La première saison du podcast mettra à l’honneur Joy Sorman, qui dévoile avec justesse le quotidien d’un hôpital psychiatrique dans son dernier roman, « A la folie » (Flammarion), ainsi que Nathalie Quintane, autrice d’« Un hamster à l’école » (la Fabrique), dans lequel elle révèle les paradoxes de son métier d’enseignante. Les romans graphiques seront également de la partie : l’envers de la création de deux récits initiatiques à fleurs de peau, « Eveils » (Atrabile) de Juliette Mancini et « L’Entaille » (Cornelius) d’Antoine Maillard, sera en effet dévoilé. Enfin, Nicolas Michel reviendra sur le naufrage du paquebot Afrique et le récit qu’en fait le tirailleur sénégalais Tierno dans « Le Chant noir des baleines » (Talents Hauts). Un programme éclectique et ambitieux, prouvant que le CNL a bien l’ambition, avec « Son livre », de voler dans les plumes des auteurs, pour le plus grand plaisir des auditeurs.
Le podcast, une nouvelle façon de partager sa passion pour les livres
Podcast et littérature forment, depuis quelques années déjà, un duo plein d’allant, comme en témoigne notamment la série « Bookmakers », d’Arte Radio. Son créateur, Richard Gaitet, lui-même journaliste et écrivain, y part à la rencontre de femmes et hommes de plume. Son objectif ? Détailler leurs secrets d’écriture... Philippe Jaeneda, Delphine de Vigan, Sylvain Prudhomme ou encore Alain Damasio se sont d’ores et déjà livrés dans ce podcast plein de finesse, qui jette, pour l’auditeur qui les a lus, un éclairage nouveau sur des œuvres aimées.

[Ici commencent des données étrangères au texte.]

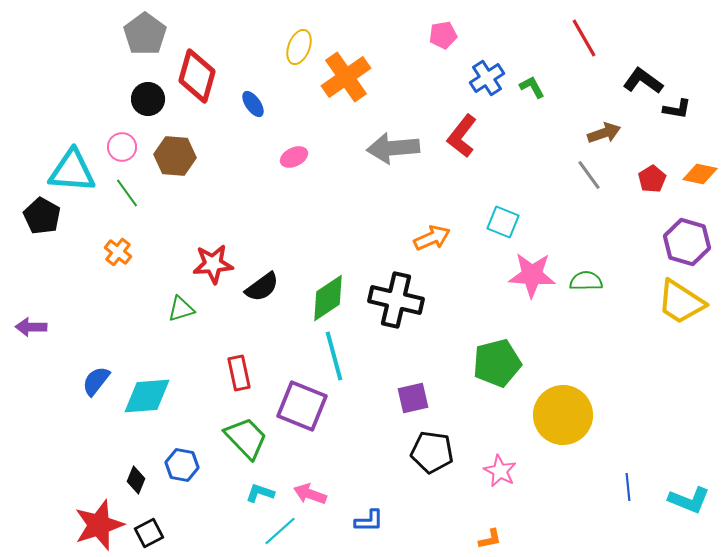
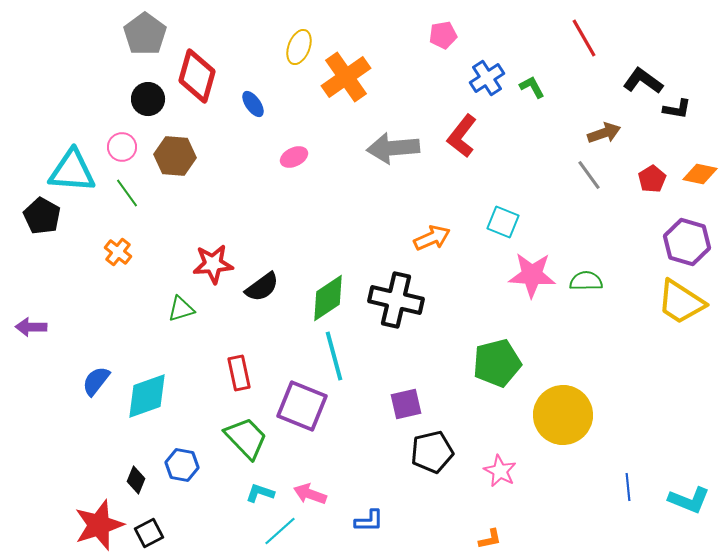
cyan diamond at (147, 396): rotated 15 degrees counterclockwise
purple square at (413, 398): moved 7 px left, 6 px down
black pentagon at (432, 452): rotated 21 degrees counterclockwise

Sur France Culture, « Comment les livres changent le monde », dessine, d’après une idée originale de l’écrivain philosophe Régis Debray, l’histoire de treize livres qui, depuis 1945, ont contribué à bouleverser la marche des choses en transformant les représentations à l’échelle internationale. Sartre, Camus, Orwell, Levi-Strauss, Arendt, Kundera, Soljenitsyne, Foucault font partie des auteurs abordés par ce podcast qui nous rappelle « [qu’] il y a des écrits qui font tomber les murs – de la Bastille, de Berlin et d’ailleurs ».
Enfin, « Une histoire et… Oli », sur France Inter, propose des histoires du soir pour les enfants. Cette série de podcasts originaux comprend en effet des contes pour enfants imaginés et racontés par des grands auteurs français. Ici, le podcast précède le livre puisque les récits diffusés sur les ondes finissent par donner lieu à de vrais albums illustrés. Il est donc possible de lire, après les avoir écoutés, les histoires de « Reiko et l’ourson », de Leïla Slimani, ou encore « Le téléphone du Père Noël » de François Morel.